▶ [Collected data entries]
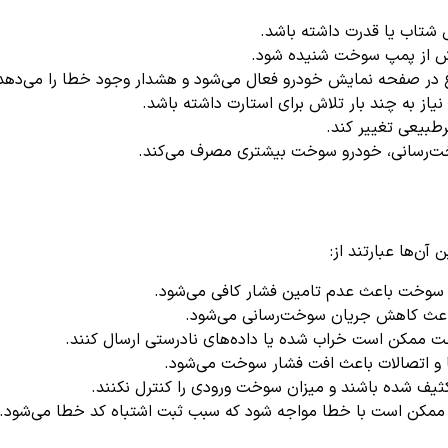
شتاب یا قدرت داشته باشد.
ش از پمپ سوخت شنیده شود.
 در صفحه نمایش خودرو فعال می‌شود و هشدار وجود خطا را می‌دهد
از به چند بار تلاش برای استارت داشته باشد.
طبیعی تغییر کند.
ت‌رسانی، خودرو سوخت بیشتری مصرف می‌کند.
سوخت باعث عدم تامین فشار کافی می‌شود.
اعث کاهش جریان سوخت‌رسانی می‌شود.
 ممکن است خراب شده یا داده‌های نادرستی ارسال کنند.
ا و اتصالات باعث افت فشار سوخت می‌شود.
ثیف شده باشند و میزان سوخت ورودی را کنترل نکنند.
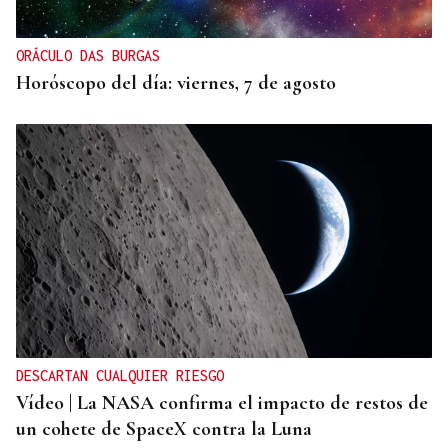
ORÁCULO DAS BURGAS
Horóscopo del día: viernes, 7 de agosto
DESCARTAN CUALQUIER RIESGO
Vídeo | La NASA confirma el impacto de restos de
un cohete de SpaceX contra la Luna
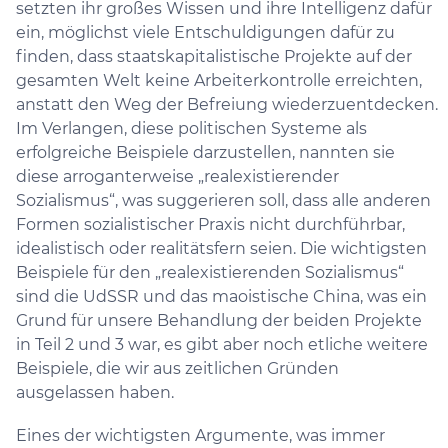
setzten ihr großes Wissen und ihre Intelligenz dafür
ein, möglichst viele Entschuldigungen dafür zu
finden, dass staatskapitalistische Projekte auf der
gesamten Welt keine Arbeiterkontrolle erreichten,
anstatt den Weg der Befreiung wiederzuentdecken.
Im Verlangen, diese politischen Systeme als
erfolgreiche Beispiele darzustellen, nannten sie
diese arroganterweise „realexistierender
Sozialismus“, was suggerieren soll, dass alle anderen
Formen sozialistischer Praxis nicht durchführbar,
idealistisch oder realitätsfern seien. Die wichtigsten
Beispiele für den „realexistierenden Sozialismus“
sind die UdSSR und das maoistische China, was ein
Grund für unsere Behandlung der beiden Projekte
in Teil 2 und 3 war, es gibt aber noch etliche weitere
Beispiele, die wir aus zeitlichen Gründen
ausgelassen haben.
Eines der wichtigsten Argumente, was immer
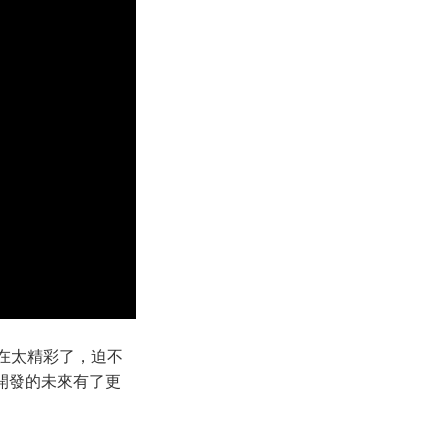
，內容實在太精彩了，迫不
 開發的未來有了更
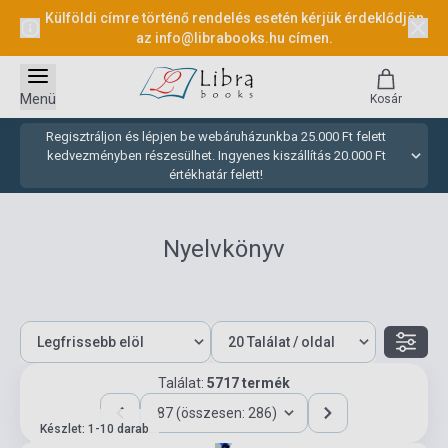
Külföldi címre történő rendelés esetén kérjük érdeklődjön
az
info@librabooks.hu
címen.
Menü
Kosár
Regisztráljon és lépjen be webáruházunkba 25.000 Ft felett
kedvezményben részesülhet. Ingyenes kiszállítás 20.000 Ft
értékhatár felett!
Nyelvkönyv
Találat:
5717 termék
87 (összesen: 286)
Készlet: 1-10 darab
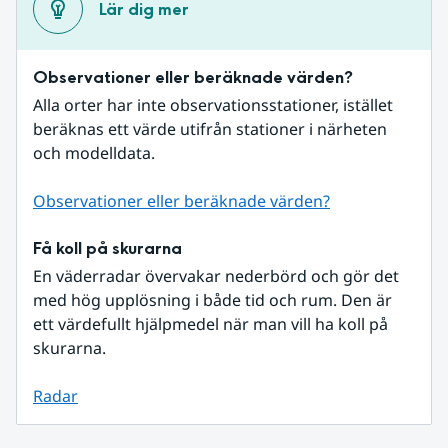
Lär dig mer
Observationer eller beräknade värden?
Alla orter har inte observationsstationer, istället 
beräknas ett värde utifrån stationer i närheten 
och modelldata.
Observationer eller beräknade värden?
Få koll på skurarna
En väderradar övervakar nederbörd och gör det 
med hög upplösning i både tid och rum. Den är 
ett värdefullt hjälpmedel när man vill ha koll på 
skurarna.
Radar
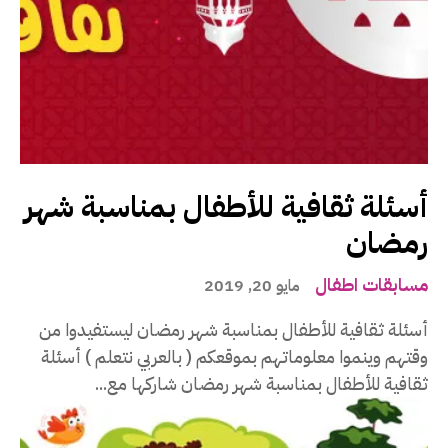
أسئلة ثقافية للأطفال بمناسبة شهر
رمضان
مسابقات اطفال
مايو 20, 2019
أسئلة ثقافية للأطفال بمناسبة شهر رمضان ليستفيدوا من
وقتهم وينموا معلوماتهم بموقعكم ( بالعربي نتعلم ) أسئلة
ثقافية للأطفال بمناسبة شهر رمضان شاركها مع...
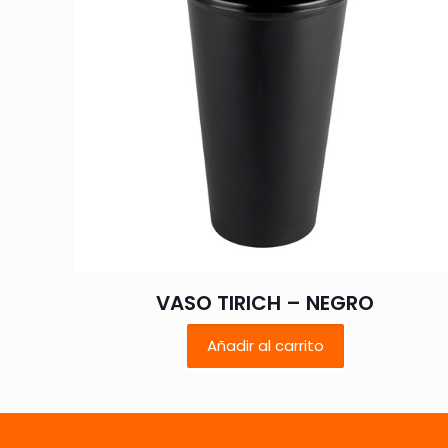
Nombre
*
VASO TIRICH – NEGRO
vez que comente.
Añadir al carrito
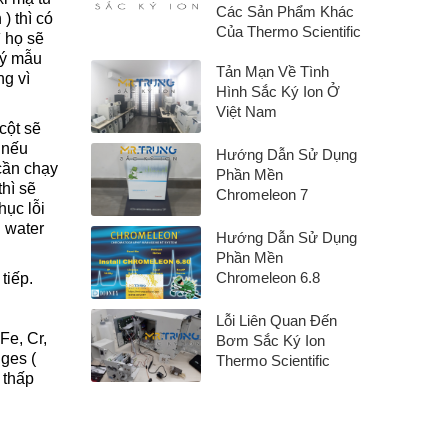
Các Sản Phẩm Khác
) thì có
Của Thermo Scientific
ì họ sẽ
lý mẫu
Tản Mạn Về Tình
ng vì
Hình Sắc Ký Ion Ở
Việt Nam
cột sẽ
 nếu
Hướng Dẫn Sử Dụng
 cần chạy
Phần Mền
thì sẽ
Chromeleon 7
hục lỗi
l water
Hướng Dẫn Sử Dụng
Phần Mền
Chromeleon 6.8
tiếp.
Lỗi Liên Quan Đến
Fe, Cr,
Bơm Sắc Ký Ion
ges (
Thermo Scientific
 thấp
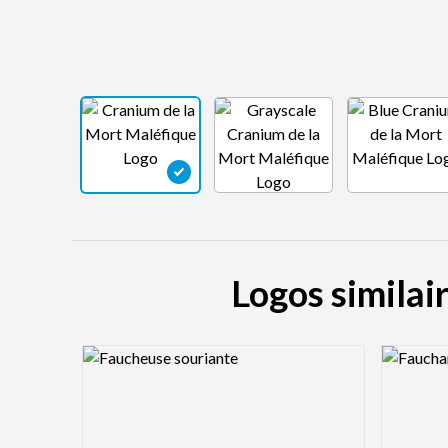
Logos similai
Logo Preview Image
Logo Pre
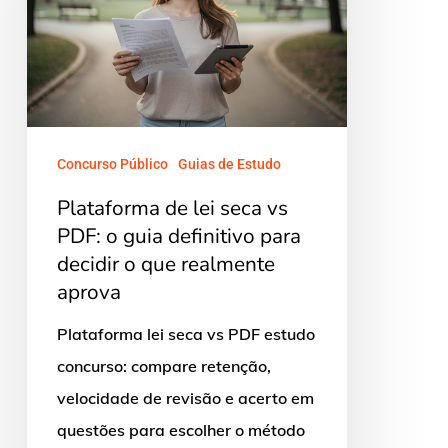
vs
PDF:
o
guia
definitivo
Concurso Público
Guias de Estudo
para
Plataforma de lei seca vs
decidir
PDF: o guia definitivo para
o
decidir o que realmente
que
aprova
realmente
Plataforma lei seca vs PDF estudo
aprova
concurso: compare retenção,
velocidade de revisão e acerto em
questões para escolher o método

▶ [Your instructions] Transcribe each record above exactly, leaving every picture out of the copy.

▶ [Response area]
شتاب یا قدرت داشته باشد.
ش از پمپ سوخت شنیده شود.
 در صفحه نمایش خودرو فعال می‌شود و هشدار وجود خطا را می‌دهد
از به چند بار تلاش برای استارت داشته باشد.
طبیعی تغییر کند.
ت‌رسانی، خودرو سوخت بیشتری مصرف می‌کند.
سوخت باعث عدم تامین فشار کافی می‌شود.
اعث کاهش جریان سوخت‌رسانی می‌شود.
 ممکن است خراب شده یا داده‌های نادرستی ارسال کنند.
ا و اتصالات باعث افت فشار سوخت می‌شود.
ثیف شده باشند و میزان سوخت ورودی را کنترل نکنند.
ORÁCULO DAS BURGAS
Horóscopo del día: viernes, 7 de agosto
DESCARTAN CUALQUIER RIESGO
Vídeo | La NASA confirma el impacto de restos de
un cohete de SpaceX contra la Luna
setzten ihr großes Wissen und ihre Intelligenz dafür
ein, möglichst viele Entschuldigungen dafür zu
finden, dass staatskapitalistische Projekte auf der
gesamten Welt keine Arbeiterkontrolle erreichten,
anstatt den Weg der Befreiung wiederzuentdecken.
Im Verlangen, diese politischen Systeme als
erfolgreiche Beispiele darzustellen, nannten sie
diese arroganterweise „realexistierender
Sozialismus“, was suggerieren soll, dass alle anderen
Formen sozialistischer Praxis nicht durchführbar,
idealistisch oder realitätsfern seien. Die wichtigsten
Beispiele für den „realexistierenden Sozialismus“
sind die UdSSR und das maoistische China, was ein
Grund für unsere Behandlung der beiden Projekte
in Teil 2 und 3 war, es gibt aber noch etliche weitere
Beispiele, die wir aus zeitlichen Gründen
ausgelassen haben.
Eines der wichtigsten Argumente, was immer
，內容實在太精彩了，迫不
 開發的未來有了更
Külföldi címre történő rendelés esetén kérjük érdeklődjön
az
info@librabooks.hu
címen.
Menü
Kosár
Regisztráljon és lépjen be webáruházunkba 25.000 Ft felett
kedvezményben részesülhet. Ingyenes kiszállítás 20.000 Ft
értékhatár felett!
Nyelvkönyv
Találat:
5717 termék
87 (összesen: 286)
Készlet: 1-10 darab
Lär dig mer
Observationer eller beräknade värden?
Alla orter har inte observationsstationer, istället 
beräknas ett värde utifrån stationer i närheten 
och modelldata.
Observationer eller beräknade värden?
Få koll på skurarna
En väderradar övervakar nederbörd och gör det 
med hög upplösning i både tid och rum. Den är 
ett värdefullt hjälpmedel när man vill ha koll på 
skurarna.
Radar
أسئلة ثقافية للأطفال بمناسبة شهر
رمضان
مسابقات اطفال
مايو 20, 2019
أسئلة ثقافية للأطفال بمناسبة شهر رمضان ليستفيدوا من
وقتهم وينموا معلوماتهم بموقعكم ( بالعربي نتعلم ) أسئلة
ثقافية للأطفال بمناسبة شهر رمضان شاركها مع...
Nombre
*
VASO TIRICH – NEGRO
vez que comente.
Añadir al carrito
Các Sản Phẩm Khác
) thì có
Của Thermo Scientific
ì họ sẽ
lý mẫu
Tản Mạn Về Tình
ng vì
Hình Sắc Ký Ion Ở
Việt Nam
cột sẽ
 nếu
Hướng Dẫn Sử Dụng
 cần chạy
Phần Mền
thì sẽ
Chromeleon 7
hục lỗi
l water
Hướng Dẫn Sử Dụng
Phần Mền
Chromeleon 6.8
tiếp.
Lỗi Liên Quan Đến
Fe, Cr,
Bơm Sắc Ký Ion
ges (
Thermo Scientific
 thấp
Logos similai
Logo Preview Image
Logo Pre
vs
PDF:
o
guia
definitivo
Concurso Público
Guias de Estudo
para
Plataforma de lei seca vs
decidir
PDF: o guia definitivo para
o
decidir o que realmente
que
aprova
realmente
Plataforma lei seca vs PDF estudo
aprova
concurso: compare retenção,
velocidade de revisão e acerto em
questões para escolher o método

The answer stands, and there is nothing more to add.